2021 Digital Health Marketing Trends & Strategies
What are 5 healthcare digital marketing trends that you see having a big impact in 2021?
- Telehealth is here to stay. Before COVID, some 10% of patients used it, and now it is upwards of 80-90%. So figure out how to really resonate and engage with them on the mobile platform.
- Clear and up-to-date communication is expected. The Amazonian effect has almost completely changed expectations of patients to consumers. As such, they will expect up to the minute apps, messaging, clear services and even pricing descriptions, and consumer experience.
- Online patient/service reviews will be even more important. With new digital health innovation, it will be critical to create trust and patient/influencer reviews. And remember, these reviews are critical for search engine ranking.
- Invest in search. With proliferation of new care delivery, methods, and services, your search engine ranking and ‘findability’ will be more important than ever. Create the brand moat to build and increase Expertise, Authority, and Trustworthiness.

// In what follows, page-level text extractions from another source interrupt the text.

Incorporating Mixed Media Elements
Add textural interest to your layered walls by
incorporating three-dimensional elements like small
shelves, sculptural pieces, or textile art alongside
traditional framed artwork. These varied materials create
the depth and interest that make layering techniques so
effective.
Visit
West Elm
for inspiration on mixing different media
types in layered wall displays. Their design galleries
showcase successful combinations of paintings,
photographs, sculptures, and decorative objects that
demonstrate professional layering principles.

- Meet patients/customers where they are. There has been an acceleration in new media platforms, so use them and meet the patient/consumers where they are and how they want to engage. Look at live streaming, podcasting, virtual reality, wearables and new media formats to communicate.
How do you see data being used to inform digital health marketing strategies in 2021?

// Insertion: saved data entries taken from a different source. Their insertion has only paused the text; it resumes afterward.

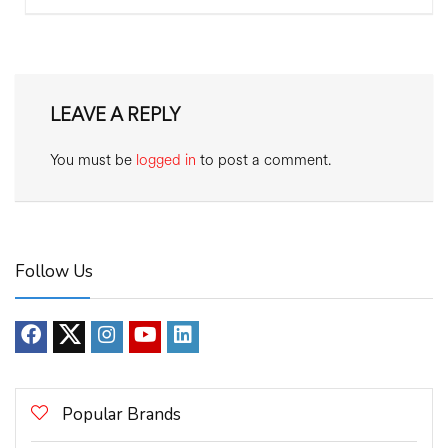
LEAVE A REPLY
You must be
logged in
to post a comment.
Follow Us
Popular Brands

- Integrated data insights with the patients/customers in mind. We’re swimming in data. But not integrated, relevant insights that can be easily used from patient customers nor the health care provider/digital health POV. So what kind of data is collected and how the data can be visualized and utilized in different use cases will be of importance.

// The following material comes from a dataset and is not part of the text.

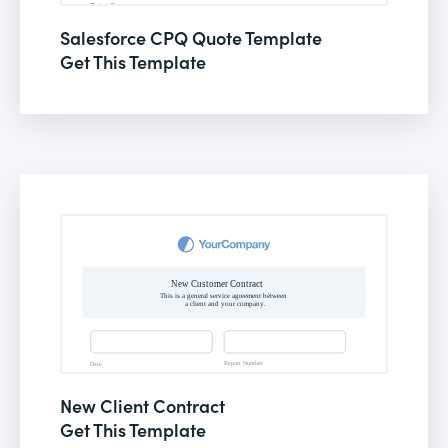
Salesforce CPQ Quote Template
Get This Template
New Client Contract
Get This Template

- First-party data collection and utilization. With regulatory privacy requirements and brower/OS data restrictions, it will be critical to invest in gathering and making sense of first party data. According to IAB, this landscape plus COVID drive to virtual/’storelessness’ (i.e. ‘cliniclessness’) has driven 60% of marketers to stress-invest in first-party data.
What recommendations do you have for developing compelling messaging for digital health companies that keep in mind privacy and quality of care?
- Integrate your digital health messaging. With your brand platform, I recommend you iterate the message and the medium. There are so many new platforms where our users and patients live, from live streaming TV, virtual consultations, to wearables. Integrate the essence of the media platform with the creative platform.
- Keep it simple. Health literacy in the US is at a 7th grade school level. That doesn’t mean people are not smart. It means that many in the health industry have created jargons that obfuscate essential information. So, communicate in plain, conversational English. And remember, the end user is often in distress, dealing with a health issue. Keep it really simple.
- Make the message human-centered. In one of the 2019 campaigns at Sutter Health, we leveraged that key insight into one of the most effective creatives, about how SH sees a patient: ‘the athlete you’ ‘the go getter you’ the meditation you.’ It really resonated with the patient/members that we were delivering services that worked with their complicated and rich lives, not just as a patient.